▸ **PROVIDED RECORDS**
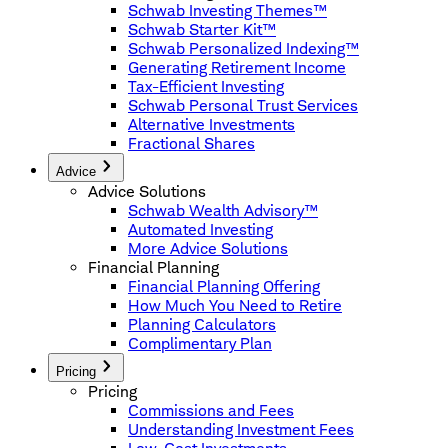
Schwab Investing Themes™
Schwab Starter Kit™
Schwab Personalized Indexing™
Generating Retirement Income
Tax-Efficient Investing
Schwab Personal Trust Services
Alternative Investments
Fractional Shares
Advice
Advice Solutions
Schwab Wealth Advisory™
Automated Investing
More Advice Solutions
Financial Planning
Financial Planning Offering
How Much You Need to Retire
Planning Calculators
Complimentary Plan
Pricing
Pricing
Commissions and Fees
Understanding Investment Fees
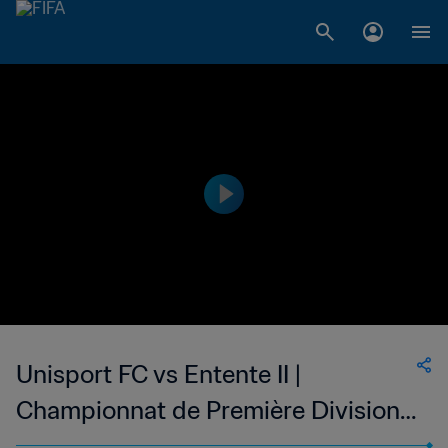
Unisport FC vs Entente II |
Championnat de Première Division
D1 du Togo | wk 48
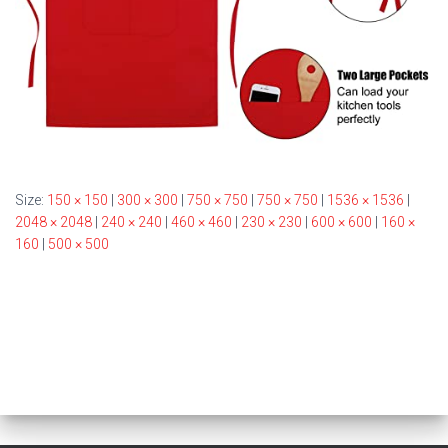
Size:
150 × 150
|
300 × 300
|
750 × 750
|
750 × 750
|
1536 × 1536
|
2048 × 2048
|
240 × 240
|
460 × 460
|
230 × 230
|
600 × 600
|
160 ×
160
|
500 × 500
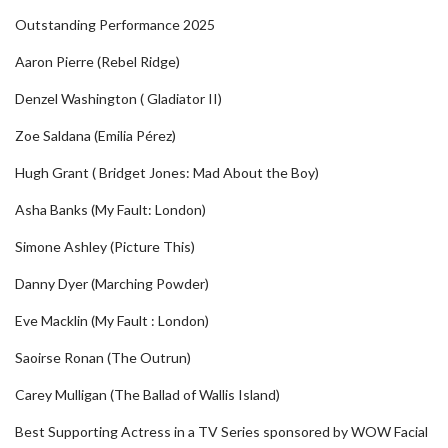
Outstanding Performance 2025
Aaron Pierre (Rebel Ridge)
Denzel Washington ( Gladiator II)
Zoe Saldana (Emilia Pérez)
Hugh Grant ( Bridget Jones: Mad About the Boy)
Asha Banks (My Fault: London)
Simone Ashley (Picture This)
Danny Dyer (Marching Powder)
Eve Macklin (My Fault : London)
Saoirse Ronan (The Outrun)
Carey Mulligan (The Ballad of Wallis Island)
Best Supporting Actress in a TV Series sponsored by WOW Facial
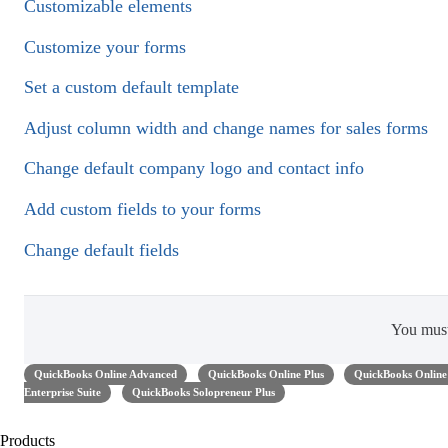
Customizable elements
Customize your forms
Set a custom default template
Adjust column width and change names for sales forms
Change default company logo and contact info
Add custom fields to your forms
Change default fields
You mus
QuickBooks Online Advanced
QuickBooks Online Plus
QuickBooks Online 
Enterprise Suite
QuickBooks Solopreneur Plus
Products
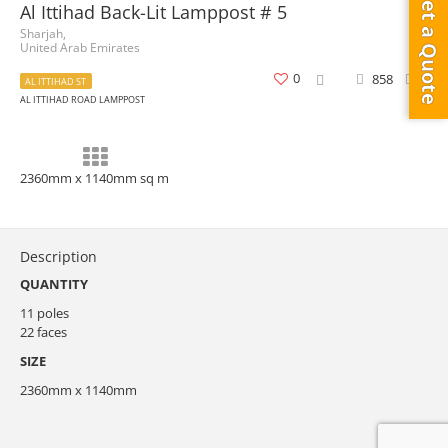
Get a Quote
Al Ittihad Back-Lit Lamppost # 5
Sharjah,
United Arab Emirates
0
858
0
AL ITTIHAD ST
AL ITTIHAD ROAD LAMPPOST
2360mm x 1140mm sq m
Description
QUANTITY
11 poles
22 faces
SIZE
2360mm x 1140mm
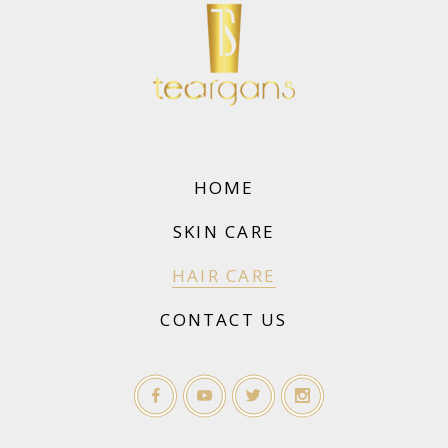
HOME
SKIN CARE
HAIR CARE
CONTACT US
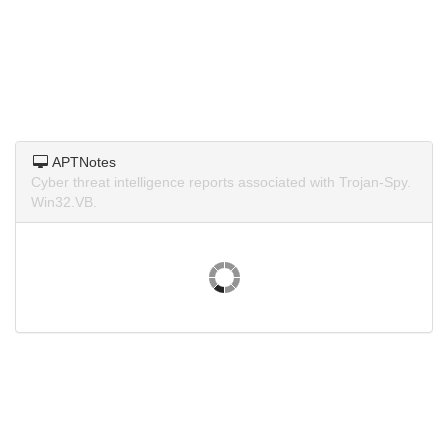
APTNotes
Cyber threat intelligence reports associated with Trojan-Spy.
Win32.VB.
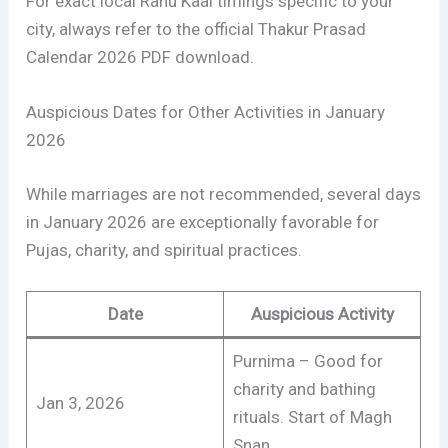
For exact local Rahu Kaal timings specific to your
city, always refer to the official Thakur Prasad
Calendar 2026 PDF download.
Auspicious Dates for Other Activities in January
2026
While marriages are not recommended, several days
in January 2026 are exceptionally favorable for
Pujas, charity, and spiritual practices.
Date
Auspicious Activity
Purnima – Good for
charity and bathing
Jan 3, 2026
rituals. Start of Magh
Snan.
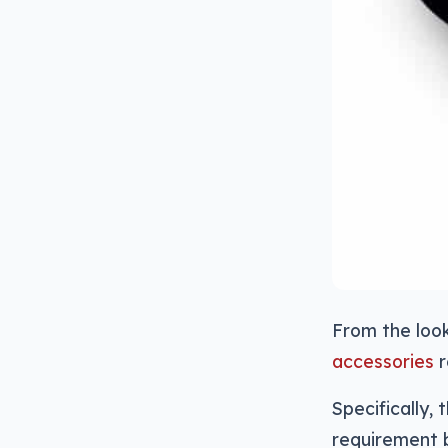
From the look
accessories
r
Specifically,
requirement 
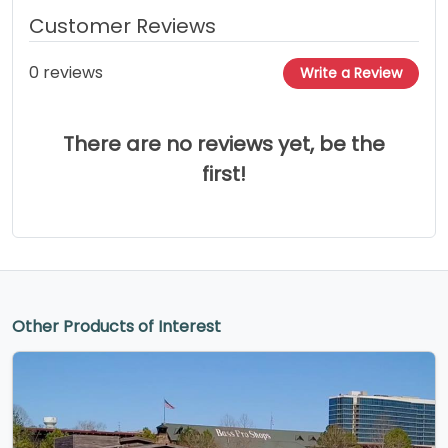
Customer Reviews
0 reviews
Write a Review
There are no reviews yet, be the
first!
Other Products of Interest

▸ **EXERCISE DESCRIPTION**
Lines of the listing above that include the string "default" should each be copied.

▸ **EXERCISE RESULT**
Set a custom default template
Change default company logo and contact info
Change default fields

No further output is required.